L’écriture dans les langues premières africaines

La question de l’écriture est le chaînon manquant au développement des langues africaines. En Afrique, au sud du Sahara, la tâche de description scientifique des langues ne s’est pas toujours accompagnée, dans la plupart des cas, de la tâche  de doter les langues décrites d’une forme d’écriture. Or la connaissance scientifique des langues, que permet cette description scientifique des langues, comme le travail sur la langue, comme œuvre de « dissécation » de la langue « envisagée en elle-même et pour elle-même » en vue de comprendre son mécanisme de fonctionnement, porte implicitement en elle-même les germes de l’écriture, elle est dans le fond possibilité d’écriture. Ou plutôt, elle en facilite la réalisation. En effet, sur le continent si certaines grandes langues comme le hausa, le fulfulde, le swahili , le mandenkan, véritables langues transfrontalières, et de bien d’autres langues qui sont de dimensions locales (comme le Yoruba au Nigeria), l’akan ou le twi au Ghana) , le moré au Burkina Faso ) , le ceebara en Côte-d’Ivoire), l’éwé au Togo), le kriundi, ou le kinyarwanda  au Burundi, au Rwanda ), le lingala à RDC) , ont été dotées d’écriture, c’est bien par cette connaissance scientifique ( la condition a priori, le préalable ou les prolégomènes à l’effort « d’instrumentalisation » des langues) que cela a été rendu possible.
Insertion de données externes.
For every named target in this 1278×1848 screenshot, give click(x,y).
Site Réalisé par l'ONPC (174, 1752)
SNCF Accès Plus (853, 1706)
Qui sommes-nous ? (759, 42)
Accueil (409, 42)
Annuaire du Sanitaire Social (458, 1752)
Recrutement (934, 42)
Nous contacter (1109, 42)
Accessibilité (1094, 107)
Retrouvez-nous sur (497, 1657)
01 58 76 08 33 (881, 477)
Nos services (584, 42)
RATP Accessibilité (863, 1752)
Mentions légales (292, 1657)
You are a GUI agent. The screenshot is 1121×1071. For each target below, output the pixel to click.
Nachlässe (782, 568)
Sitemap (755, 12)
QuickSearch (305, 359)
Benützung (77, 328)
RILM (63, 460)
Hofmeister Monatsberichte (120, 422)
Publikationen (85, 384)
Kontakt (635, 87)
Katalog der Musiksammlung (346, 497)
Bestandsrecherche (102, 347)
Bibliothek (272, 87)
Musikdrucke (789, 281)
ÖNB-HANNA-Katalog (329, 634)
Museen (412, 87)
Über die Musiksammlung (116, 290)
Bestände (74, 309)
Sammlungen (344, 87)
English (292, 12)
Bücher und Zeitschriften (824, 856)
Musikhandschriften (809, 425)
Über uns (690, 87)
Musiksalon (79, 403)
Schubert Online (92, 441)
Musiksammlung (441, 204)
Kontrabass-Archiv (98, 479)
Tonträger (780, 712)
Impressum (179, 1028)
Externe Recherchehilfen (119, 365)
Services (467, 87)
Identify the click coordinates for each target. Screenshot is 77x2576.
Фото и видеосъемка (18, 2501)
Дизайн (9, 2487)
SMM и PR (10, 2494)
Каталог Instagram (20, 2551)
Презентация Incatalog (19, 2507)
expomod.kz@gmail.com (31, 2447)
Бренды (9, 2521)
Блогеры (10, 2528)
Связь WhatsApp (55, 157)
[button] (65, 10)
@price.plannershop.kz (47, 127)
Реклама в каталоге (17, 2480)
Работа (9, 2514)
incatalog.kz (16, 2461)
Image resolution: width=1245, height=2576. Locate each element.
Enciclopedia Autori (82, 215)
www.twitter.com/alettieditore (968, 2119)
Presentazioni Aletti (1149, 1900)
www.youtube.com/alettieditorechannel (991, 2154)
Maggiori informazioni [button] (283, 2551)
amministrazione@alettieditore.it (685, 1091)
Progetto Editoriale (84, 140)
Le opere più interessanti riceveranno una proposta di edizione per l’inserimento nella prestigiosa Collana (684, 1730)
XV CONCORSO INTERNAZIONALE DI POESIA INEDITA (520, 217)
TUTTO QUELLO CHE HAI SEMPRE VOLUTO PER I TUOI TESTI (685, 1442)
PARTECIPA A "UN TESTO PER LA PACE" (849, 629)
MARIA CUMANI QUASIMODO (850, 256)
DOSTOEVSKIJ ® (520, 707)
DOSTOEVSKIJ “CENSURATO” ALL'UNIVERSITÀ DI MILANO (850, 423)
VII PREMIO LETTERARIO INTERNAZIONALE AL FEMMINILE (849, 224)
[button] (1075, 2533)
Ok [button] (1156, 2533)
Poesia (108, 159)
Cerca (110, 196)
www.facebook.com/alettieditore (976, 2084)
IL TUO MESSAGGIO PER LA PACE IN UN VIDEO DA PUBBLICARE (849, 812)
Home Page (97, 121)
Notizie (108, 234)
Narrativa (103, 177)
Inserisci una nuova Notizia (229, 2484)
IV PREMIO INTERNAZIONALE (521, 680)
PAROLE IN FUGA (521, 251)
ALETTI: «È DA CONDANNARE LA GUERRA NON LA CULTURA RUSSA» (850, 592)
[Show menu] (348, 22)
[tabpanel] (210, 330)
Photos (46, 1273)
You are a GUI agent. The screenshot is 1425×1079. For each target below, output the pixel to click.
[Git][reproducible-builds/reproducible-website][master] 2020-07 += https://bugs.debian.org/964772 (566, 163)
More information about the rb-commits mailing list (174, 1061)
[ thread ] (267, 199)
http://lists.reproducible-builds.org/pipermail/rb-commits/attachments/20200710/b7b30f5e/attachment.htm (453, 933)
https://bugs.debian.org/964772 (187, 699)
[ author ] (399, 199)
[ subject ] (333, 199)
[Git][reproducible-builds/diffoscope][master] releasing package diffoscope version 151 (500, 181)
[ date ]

Cet effort de description, qui est l’un des pans essentiels de la connaissance scientifique des langues, doit être mené corrélativement avec celui de doter les langues d’écriture.

Ce double effort, qui doit être poursuivi et systématisé en Afrique est ici l’autre voie pour conférer aux langues africaines ce statut qui les fera basculer littéralement de l’univers de l’oralité à celui de l’écriture . C’est à cette double condition que les sociétés qui ont écrit depuis toujours, et les sociétés africaines qui vont le faire, pourront s’embarquer dans l’aventure de l’écrit. Ce nouveau statut permettra de combattre à long terme l’inégalité à l’accès aux sources de l’information officielle ; et permettra de venir à bout de la rupture[30] que l’école, héritée de la colonisation, concéda en excluant les langues de son cadre. On le voit, le débat aujourd’hui ce n’est plus de savoir si l’Afrique précoloniale a connu ou pas l’écriture mais de savoir comment préparer les sociétés africaines à entrer dans ce que S. Auroux appelle la société « graphématisée »[31] . Autrement dit, il faut dépasser le vieux débat qui oppose d’une part ceux qui pensent que l’Afrique a connu l’écriture et ceux qui pensent le contraire, pour amorcer le tournant décisif qui pose nécessaire l’écrit et l’ intègre dans nos manières de penser, d’enseigner ; et de faire de l’école le cadre où se développe durablement une culture de l’écrit sur la base de la dialectique qui lie l’oral à l’écrit. Développer l’altérité entre l’oral et l’écrit est une nécessité qui s’impose aux sociétés africaines post-coloniales entrées sans transition dans la civilisation de l’écrit, ce qui les a conduit à « abandonner à son triste sort », face au diktat de l’écrit (ure), ce que l’on appelle la tradition orale.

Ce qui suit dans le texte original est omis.